Chapter 25: Vultures Circling
The Kane Brothers – Australia’s Krays, The Toecutters
Note 46: Roger Rogerson was a notoriously bent Sydney copper. He worked both sides of the law, regularly providing police information to crooks. Although credited with bringing the Toecutters to justice, it is widely believed he had previously worked with them. Implicated in two murders, extortion, and drug dealing, he was dismissed from the force in 1986. In 2016, he was sentenced to life for the murder of Jamie Gao. He died in gaol in 2024.
Note 47: Sydney’s Toecutter Gang: so named for the method of torture used on their victims. The gang was said to have been instigated by corrupt copper Roger Rogerson, in an attempt to extort a share of the March 4, 1970, robbery of a Mayne Nickless van of $587,890. The gang's members included Kevin Victor Gore, brothers William Andrew 'Billy' Maloney and John Patrick 'Jake' Maloney, and Linus Patrick 'The Pom' Driscoll.

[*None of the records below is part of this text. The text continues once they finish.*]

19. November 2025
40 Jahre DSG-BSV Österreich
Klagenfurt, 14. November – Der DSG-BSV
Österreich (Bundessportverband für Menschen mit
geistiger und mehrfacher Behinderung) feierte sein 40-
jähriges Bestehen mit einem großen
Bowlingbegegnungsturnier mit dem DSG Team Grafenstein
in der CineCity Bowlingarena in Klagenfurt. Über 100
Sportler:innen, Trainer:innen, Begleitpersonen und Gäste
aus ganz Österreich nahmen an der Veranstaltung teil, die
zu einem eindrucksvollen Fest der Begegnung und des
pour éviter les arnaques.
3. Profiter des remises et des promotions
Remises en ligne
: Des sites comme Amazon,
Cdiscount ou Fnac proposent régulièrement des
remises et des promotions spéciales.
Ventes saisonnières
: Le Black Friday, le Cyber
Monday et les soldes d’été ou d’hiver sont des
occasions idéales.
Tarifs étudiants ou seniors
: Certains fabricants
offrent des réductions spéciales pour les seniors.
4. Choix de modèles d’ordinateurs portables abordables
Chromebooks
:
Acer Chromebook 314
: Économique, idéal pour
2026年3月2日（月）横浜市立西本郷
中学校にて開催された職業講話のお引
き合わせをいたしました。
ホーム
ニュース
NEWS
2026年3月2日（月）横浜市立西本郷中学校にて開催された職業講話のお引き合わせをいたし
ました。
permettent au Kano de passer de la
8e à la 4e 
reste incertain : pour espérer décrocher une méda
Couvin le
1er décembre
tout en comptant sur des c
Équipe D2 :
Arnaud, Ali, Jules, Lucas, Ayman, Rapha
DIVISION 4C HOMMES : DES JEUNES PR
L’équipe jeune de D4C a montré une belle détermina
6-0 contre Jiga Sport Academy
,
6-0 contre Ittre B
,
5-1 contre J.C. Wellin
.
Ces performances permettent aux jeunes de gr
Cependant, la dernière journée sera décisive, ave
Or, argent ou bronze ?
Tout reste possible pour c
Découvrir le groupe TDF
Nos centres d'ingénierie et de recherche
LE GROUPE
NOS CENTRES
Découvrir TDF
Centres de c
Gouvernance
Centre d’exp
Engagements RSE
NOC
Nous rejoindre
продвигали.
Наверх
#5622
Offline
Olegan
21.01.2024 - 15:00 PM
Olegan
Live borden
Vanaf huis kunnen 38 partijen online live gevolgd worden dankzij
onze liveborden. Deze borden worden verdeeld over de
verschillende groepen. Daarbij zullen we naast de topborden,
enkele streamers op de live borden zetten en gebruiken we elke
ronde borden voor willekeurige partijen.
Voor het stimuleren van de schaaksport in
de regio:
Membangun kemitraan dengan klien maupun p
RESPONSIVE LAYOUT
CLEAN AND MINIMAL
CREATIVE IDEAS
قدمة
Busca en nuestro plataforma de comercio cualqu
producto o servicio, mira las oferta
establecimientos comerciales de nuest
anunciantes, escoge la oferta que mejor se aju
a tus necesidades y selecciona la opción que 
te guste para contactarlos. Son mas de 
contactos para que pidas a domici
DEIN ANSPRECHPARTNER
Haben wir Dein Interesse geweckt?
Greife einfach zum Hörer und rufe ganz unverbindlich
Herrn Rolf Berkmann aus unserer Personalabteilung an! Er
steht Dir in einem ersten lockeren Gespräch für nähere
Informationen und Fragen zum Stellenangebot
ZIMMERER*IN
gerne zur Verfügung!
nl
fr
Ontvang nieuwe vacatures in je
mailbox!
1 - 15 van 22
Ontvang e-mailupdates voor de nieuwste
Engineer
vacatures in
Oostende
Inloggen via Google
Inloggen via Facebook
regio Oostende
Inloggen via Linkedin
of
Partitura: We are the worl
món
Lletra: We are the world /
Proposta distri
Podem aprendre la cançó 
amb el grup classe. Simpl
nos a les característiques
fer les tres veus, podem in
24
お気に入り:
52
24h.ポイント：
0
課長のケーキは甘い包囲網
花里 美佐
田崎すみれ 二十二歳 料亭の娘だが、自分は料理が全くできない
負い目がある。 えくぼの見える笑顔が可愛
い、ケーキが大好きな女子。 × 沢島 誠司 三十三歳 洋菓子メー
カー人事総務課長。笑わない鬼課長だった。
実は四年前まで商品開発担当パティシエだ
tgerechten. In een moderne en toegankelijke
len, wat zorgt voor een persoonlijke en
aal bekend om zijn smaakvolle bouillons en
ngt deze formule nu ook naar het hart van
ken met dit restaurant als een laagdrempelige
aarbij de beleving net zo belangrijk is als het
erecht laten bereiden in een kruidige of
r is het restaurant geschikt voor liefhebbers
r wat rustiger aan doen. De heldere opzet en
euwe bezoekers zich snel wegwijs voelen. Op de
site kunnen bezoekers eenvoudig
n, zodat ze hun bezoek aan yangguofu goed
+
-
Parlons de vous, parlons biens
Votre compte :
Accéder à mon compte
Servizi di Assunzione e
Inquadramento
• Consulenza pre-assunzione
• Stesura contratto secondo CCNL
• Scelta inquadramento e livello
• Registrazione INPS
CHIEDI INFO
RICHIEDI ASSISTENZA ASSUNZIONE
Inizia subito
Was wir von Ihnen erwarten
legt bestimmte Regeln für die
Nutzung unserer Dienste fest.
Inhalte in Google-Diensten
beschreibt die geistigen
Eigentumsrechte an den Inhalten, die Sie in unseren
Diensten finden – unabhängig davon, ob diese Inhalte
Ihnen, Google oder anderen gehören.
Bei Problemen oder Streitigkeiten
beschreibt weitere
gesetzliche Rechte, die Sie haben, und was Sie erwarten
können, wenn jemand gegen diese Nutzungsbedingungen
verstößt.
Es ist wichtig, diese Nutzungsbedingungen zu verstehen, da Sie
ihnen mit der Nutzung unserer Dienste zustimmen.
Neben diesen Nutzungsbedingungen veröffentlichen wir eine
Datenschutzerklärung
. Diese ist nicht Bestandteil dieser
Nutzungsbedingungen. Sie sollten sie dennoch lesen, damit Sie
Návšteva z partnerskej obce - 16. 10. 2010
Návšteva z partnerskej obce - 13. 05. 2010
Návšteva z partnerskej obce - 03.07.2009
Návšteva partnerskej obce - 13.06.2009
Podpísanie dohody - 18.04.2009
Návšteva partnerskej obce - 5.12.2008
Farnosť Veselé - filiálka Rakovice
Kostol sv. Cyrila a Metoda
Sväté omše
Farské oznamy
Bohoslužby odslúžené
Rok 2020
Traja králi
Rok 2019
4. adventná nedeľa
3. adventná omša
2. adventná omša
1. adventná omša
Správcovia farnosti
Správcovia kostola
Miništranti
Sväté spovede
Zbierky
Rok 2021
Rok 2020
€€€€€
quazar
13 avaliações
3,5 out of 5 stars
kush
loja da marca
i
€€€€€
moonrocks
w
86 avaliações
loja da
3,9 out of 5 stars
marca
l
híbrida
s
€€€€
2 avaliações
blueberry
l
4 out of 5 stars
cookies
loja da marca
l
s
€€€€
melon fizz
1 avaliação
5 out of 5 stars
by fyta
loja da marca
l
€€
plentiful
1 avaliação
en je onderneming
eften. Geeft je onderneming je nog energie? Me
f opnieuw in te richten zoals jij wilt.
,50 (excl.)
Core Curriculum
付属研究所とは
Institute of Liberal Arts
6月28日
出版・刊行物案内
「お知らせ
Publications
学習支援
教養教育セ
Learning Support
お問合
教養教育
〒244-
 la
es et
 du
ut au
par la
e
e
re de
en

Chapter 26: Things Heat Up
Gone to Ground, Harbourside Holiday, In the Cross,
Legal Support
Note 48: The $1 note was replaced by a $1 coin in 1984, while the $2 note was replaced by a smaller $2 coin in 1988. Although no longer printed, all previous notes of the Australian dollar are still considered legal tender.
Chapter 27: First Cracks
Ray’s Mum, Just Like Old Times, Relationships Fracture
Note 49: For context as to the $90,000 Ray gave his mother, the author paid $79,000 for a 3-bedroom house in Brighton Beach around the same time. It needed work, but was bayside. $90,000 would have bought a beautiful home in suburban Melbourne at the time. As a rule of thumb, multiply values by 10 for today’s equivalent.
Chapter 28: Crossroads
Normie’s Arrest, Normie’s Day in Court, The Flower Drum
Ian Leaves, Those Left Behind
Note 50: On April 6, 1977, Norman Lee was charged with armed robbery of the Victoria Club and receiving proceeds from the Bookie Robbery. He was later acquitted due to a lack of evidence.
Note 51: At the time of this story, the Flower Drum restaurant was located on Little Bourke Street, in the heart of Melbourne’s Chinatown. It relocated to Market Lane about a decade later. It is still considered a Melbourne institution.